Stanford University’s Rock Center for Corporate Governance, in connection with leadership advisory firm Heidrick & Struggles International, Inc., reports a weighty statistic based on findings from their 2010 Survey on CEO Succession Planning. Over half of today’s companies are unable to immediately designate a successor to their CEO. Why? Lack of succession planning.

Chuck Toeniskoetter, however, can’t relate. “I’m a nut on succession planning. It’s a must,” says Toeniskoetter, Chairman and CEO of Toeniskoetter Construction and Chairman of Toeniskoetter Development. He speaks not only from experience as a business owner, but as a stroke survivor.
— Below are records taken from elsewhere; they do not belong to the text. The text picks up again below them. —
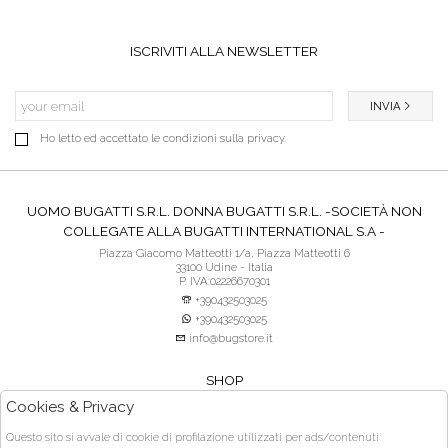
ISCRIVITI ALLA NEWSLETTER
INVIA
Ho letto ed accettato le condizioni sulla privacy.
UOMO BUGATTI S.R.L. DONNA BUGATTI S.R.L. -SOCIETÀ NON
COLLEGATE ALLA BUGATTI INTERNATIONAL S.A -
Piazza Giacomo Matteotti 1/a, Piazza Matteotti 6
33100 Udine - Italia
P. IVA:02226670301
+390432503025
+390432503025
info@bugstore.it
SHOP
SERVIZIO CLIENTI
Cookies & Privacy
ACQUISTO SICURO
Questo sito si avvale di cookie di profilazione utilizzati per ads/contenuti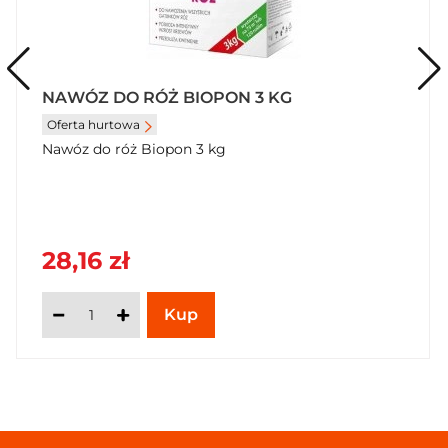
NAWÓZ DO RÓŻ BIOPON 3 KG
Oferta hurtowa
Nawóz do róż Biopon 3 kg
28,16 zł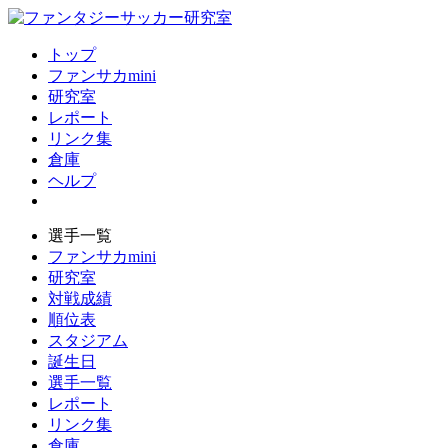
トップ
ファンサカmini
研究室
レポート
リンク集
倉庫
ヘルプ
選手一覧
ファンサカmini
研究室
対戦成績
順位表
スタジアム
誕生日
選手一覧
レポート
リンク集
倉庫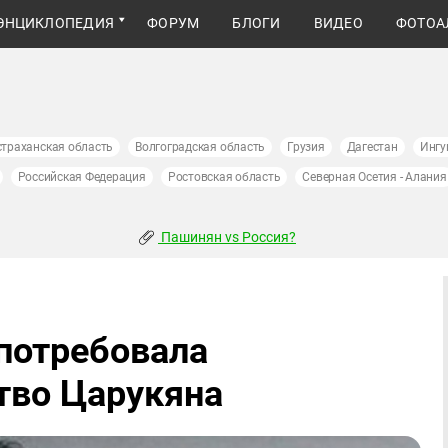
ЭНЦИКЛОПЕДИЯ
ФОРУМ
БЛОГИ
ВИДЕО
ФОТОА
страханская область
Волгоградская область
Грузия
Дагестан
Ингу
Российская Федерация
Ростовская область
Северная Осетия - Алания
Пашинян vs Россия?
потребовала
тво Царукяна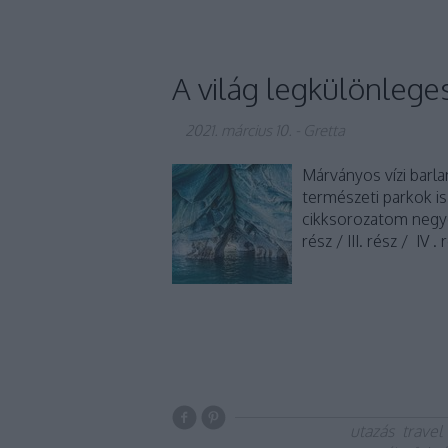
A világ legkülönleges
2021. március 10.
-
Gretta
Márványos vízi barl
természeti parkok is
cikksorozatom negyed
rész / III. rész / IV
utazás
travel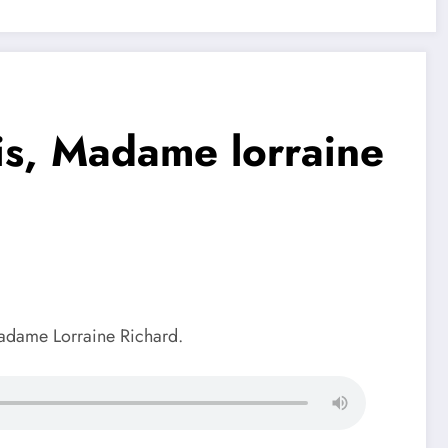
sis, Madame lorraine
Madame Lorraine Richard.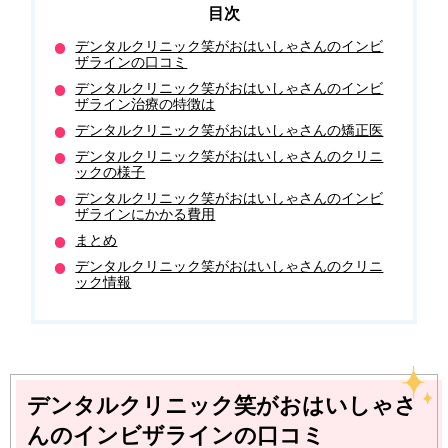
デンタルクリニック笑がおはいしゃさんのインビ
ザラインの口コミ
デンタルクリニック笑がおはいしゃさんのインビ
ザライン治療の特徴は
デンタルクリニック笑がおはいしゃさんの矯正医
デンタルクリニック笑がおはいしゃさんのクリニ
ックの様子
デンタルクリニック笑がおはいしゃさんのインビ
ザラインにかかる費用
まとめ
デンタルクリニック笑がおはいしゃさんのクリニ
ック情報
デンタルクリニック笑がおはいしゃさ
んのインビザラインの口コミ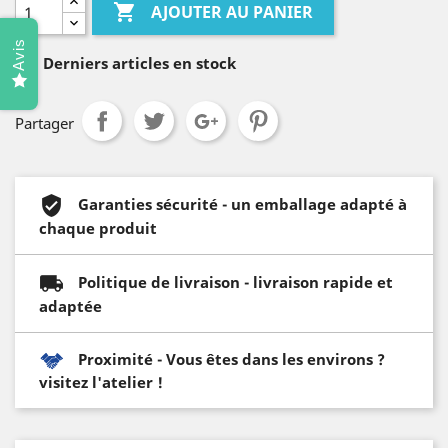

AJOUTER AU PANIER
Avis

Derniers articles en stock
Partager
Garanties sécurité - un emballage adapté à
chaque produit
Politique de livraison - livraison rapide et
adaptée
Proximité - Vous êtes dans les environs ?
visitez l'atelier !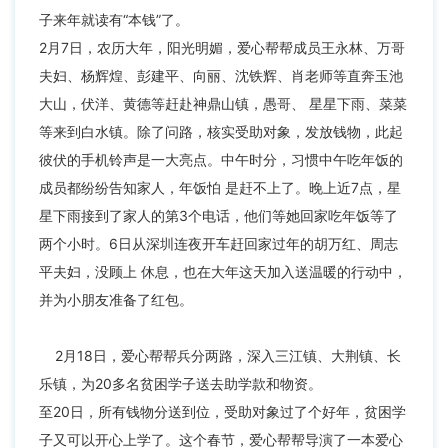
子来年就读有“本钱”了。
2月7日，农历大年，阳光明媚，爱心帮帮成员王永林、万哥
夫妇、杨辉煌、彭建平、向丽、沈铁辉、肖老师等直奔玉池
大山，伏洋、黄德等赶赴神鼎山镇，愚哥、 星星下雨、菜菜
等来到白水镇。除了问路，核实受助对象，发放钱物，此起
彼伏的手机铃声是一大亮点。中午时分，习惯中午吃年饭的
成员都纷纷告知家人，年饭怕 是赶不上了。晚上近7点，星
星下雨接到了家人的第3个电话，他们等她回家吃年饭等了
两个小时。6日从深圳连夜开车赶回家过年的胡万红、周志
平夫妇，没顾上 休息，也在大年这天加入送温暖的行动中，
并为小朋友准备了红包。
2月18日，爱心帮帮兵分两路，深入三江镇、大荆镇、长
乐镇，为20多名贫困学子送去助学款和物资。
至20日，所有钱物分送到位，受助对象过了个好年，贫困学
子又可以开心上学了。这个春节，爱心帮帮导演了一本爱心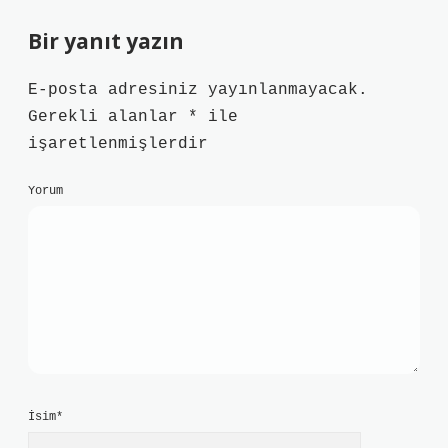
Bir yanıt yazın
E-posta adresiniz yayınlanmayacak.
Gerekli alanlar
*
ile
işaretlenmişlerdir
Yorum
İsim*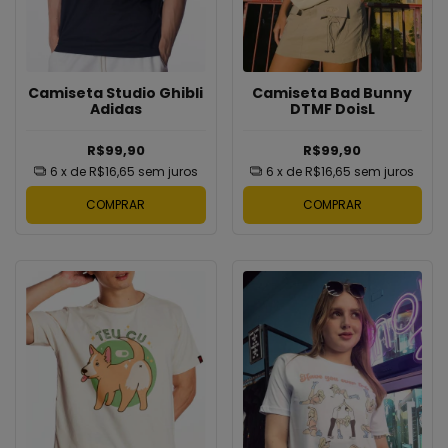
Camiseta Studio Ghibli
Camiseta Bad Bunny
Adidas
DTMF DoisL
R$99,90
R$99,90
6
x de
R$16,65
sem juros
6
x de
R$16,65
sem juros
COMPRAR
COMPRAR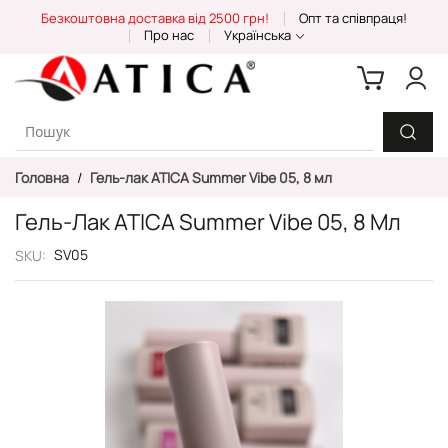
Skip
Безкоштовна доставка від 2500 грн!
Опт та співпраця!
to
Про нас
Українська
Content
Головна
Гель-лак ATICA Summer Vibe 05, 8 мл
Гель-Лак ATICA Summer Vibe 05, 8 Мл
SV05
SKU
Перейти
до
кінця
галереї
зображень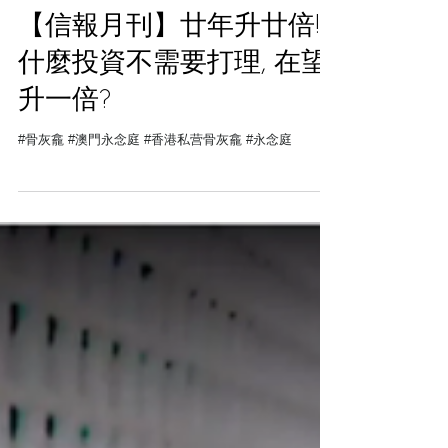
【信報月刊】廿年升廿倍!!
什麼投資不需要打理, 在望
升一倍?
#骨灰龕 #澳門永念庭 #香港私营骨灰龕 #永念庭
While vacationing in Bear Valley in December 2000, Toeniskoetter suffered an ischemic stroke at age 55. After downhill skiing in the morning, he was looking forward to an afternoon of Nordic skiing when suddenly he lost use of the right side of his body. “The brain just disconnects. I had no control,” he says. “When there’s no pain, you don’t know what’s going on.”

Luckily for him, the search and rescue team nurse on duty that day did know. An ambulance and helicopter were immediately dispatched. In 2000, emergency medical services protocol dictated that non-trauma patients be transported to the closest hospital for treatment. Toeniskoetter’s nurse on scene demanded otherwise, insisting that he be flown to Sutter Roseville Medical Center which was recognized for stroke care. She identified the signs of stroke and knew that his window for full recovery was closing.
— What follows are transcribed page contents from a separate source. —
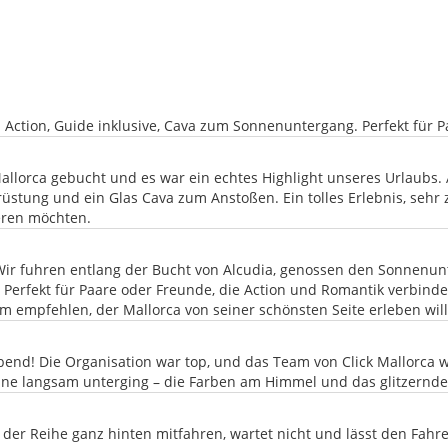
n Action, Guide inklusive, Cava zum Sonnenuntergang. Perfekt für 
llorca gebucht und es war ein echtes Highlight unseres Urlaubs. A
rüstung und ein Glas Cava zum Anstoßen. Ein tolles Erlebnis, sehr 
eren möchten.
! Wir fuhren entlang der Bucht von Alcudia, genossen den Sonnenun
. Perfekt für Paare oder Freunde, die Action und Romantik verbin
m empfehlen, der Mallorca von seiner schönsten Seite erleben will
end! Die Organisation war top, und das Team von Click Mallorca 
onne langsam unterging – die Farben am Himmel und das glitzernd
 der Reihe ganz hinten mitfahren, wartet nicht und lässt den Fahre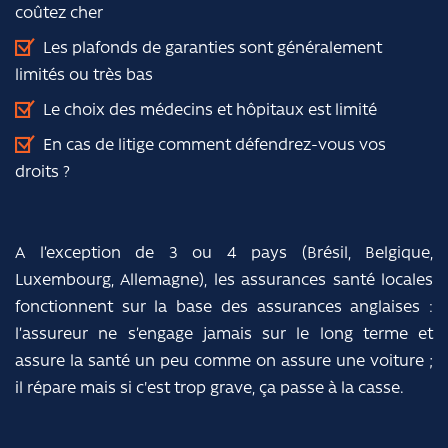
coûtez cher
Les plafonds de garanties sont généralement
limités ou très bas
Le choix des médecins et hôpitaux est limité
En cas de litige comment défendrez-vous vos
droits ?
A l’exception de 3 ou 4 pays (Brésil, Belgique,
Luxembourg, Allemagne), les assurances santé locales
fonctionnent sur la base des assurances anglaises :
l’assureur ne s’engage jamais sur le long terme et
assure la santé un peu comme on assure une voiture ;
il répare mais si c'est trop grave, ça passe à la casse.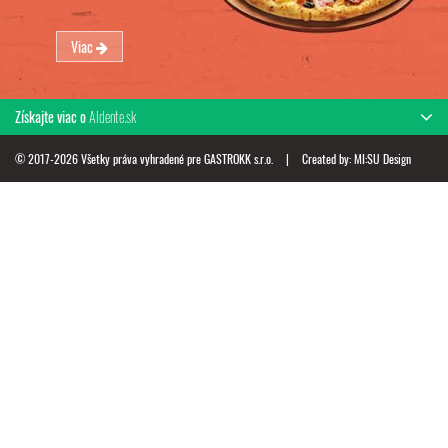
Viac
Získajte viac o
Aldente.sk
© 2017-2026 Všetky práva vyhradené pre GASTROKK s.r.o.
|
Created by:
MI:SU Design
The pilot finally agreed to flight redirection, an uncommon practice at the time, and Toeniskoetter was admitted to Sutter Roseville with just enough time to receive tPA, an intravenous, clot-dissolving drug that must be administered within three hours of stroke symptoms onset. Toeniskoetter was released less than two days later, returned to work within three weeks and was 99 percent recovered within 18 months.
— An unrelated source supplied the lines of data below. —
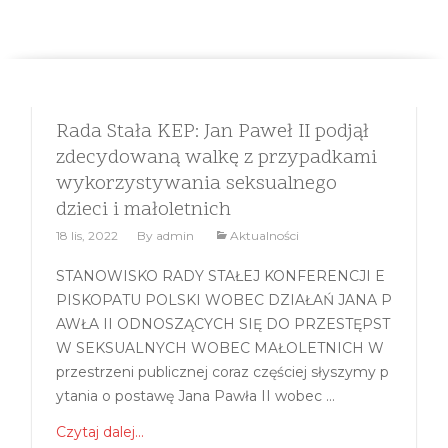
wykorzystywania seksualnego dzieci i małoletnich
Rada Stała KEP: Jan Paweł II podjął
zdecydowaną walkę z przypadkami
wykorzystywania seksualnego
dzieci i małoletnich
18 lis, 2022
By
admin
Aktualności
STANOWISKO RADY STAŁEJ KONFERENCJI E
PISKOPATU POLSKI WOBEC DZIAŁAŃ JANA P
AWŁA II ODNOSZĄCYCH SIĘ DO PRZESTĘPST
W SEKSUALNYCH WOBEC MAŁOLETNICH W
przestrzeni publicznej coraz częściej słyszymy p
ytania o postawę Jana Pawła II wobec ...
Czytaj dalej...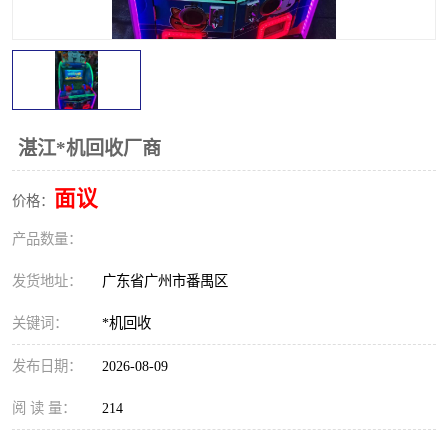
湛江*机回收厂商
面议
价格：
产品数量：
发货地址：
广东省广州市番禺区
关键词：
*机回收
发布日期：
2026-08-09
阅 读 量：
214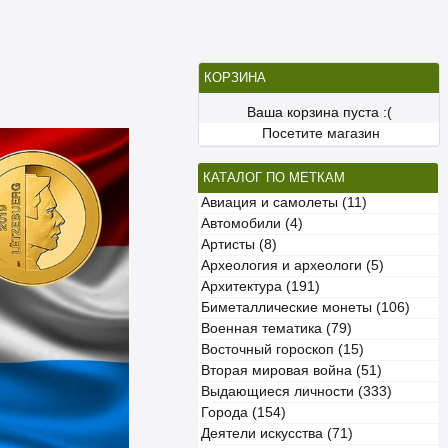
КОРЗИНА
Ваша корзина пуста :(
Посетите магазин
КАТАЛОГ ПО МЕТКАМ
Авиация и самолеты (11)
Автомобили (4)
Артисты (8)
Археология и археологи (5)
Архитектура (191)
Биметаллические монеты (106)
Военная тематика (79)
Восточный гороскоп (15)
Вторая мировая война (51)
Выдающиеся личности (333)
Города (154)
Деятели искусства (71)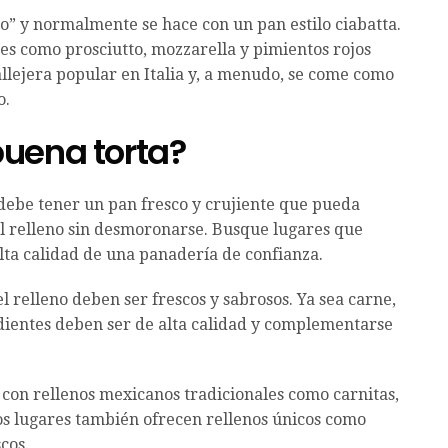
no” y normalmente se hace con un pan estilo ciabatta.
es como prosciutto, mozzarella y pimientos rojos
llejera popular en Italia y, a menudo, se come como
o.
uena torta?
debe tener un pan fresco y crujiente que pueda
el relleno sin desmoronarse. Busque lugares que
lta calidad de una panadería de confianza.
l relleno deben ser frescos y sabrosos. Ya sea carne,
edientes deben ser de alta calidad y complementarse
 con rellenos mexicanos tradicionales como carnitas,
os lugares también ofrecen rellenos únicos como
cos.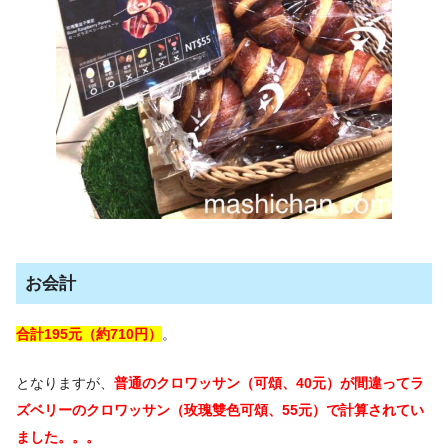
お会計
合計195元（約710円）
。
となりますが、
普通のクロワッサン（可頌、40元）が間違ってラ
ズベリーのクロワッサン（玫瑰雙色可頌、55元）で計算されてい
ました。。。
As the owner of high-profile companies, Toeniskoetter wondered how his employees would manage the news of his stroke. “Everyone reacted very positively. Everything kept functioning [because] we had a succession plan. It worked,” Toeniskoetter says. He also speaks to the importance of giving top management and employees room to do their jobs. “We’re always afraid to give away the things we’re good at. People do rise to the occasion,” he says. “That was a valuable lesson.”

Just as stroke was a life-changing event for Toeniskoetter, his experience helped shape new policies and procedures for treating stroke patients. In 2003, Toeniskoetter co-founded the Stroke Awareness Foundation (SAF) with Silicon Valley business leaders Pat Dando and Chuck Hoffman. SAF was formed with the purpose of helping local hospitals to become certified stroke centers, to establish redirection protocols for ambulances to transport stroke patients to certified stroke centers, and to educate people to recognize the signs of stroke.

“The goal is for stroke victims to have the same opportunities that I did,” Toeniskoetter says.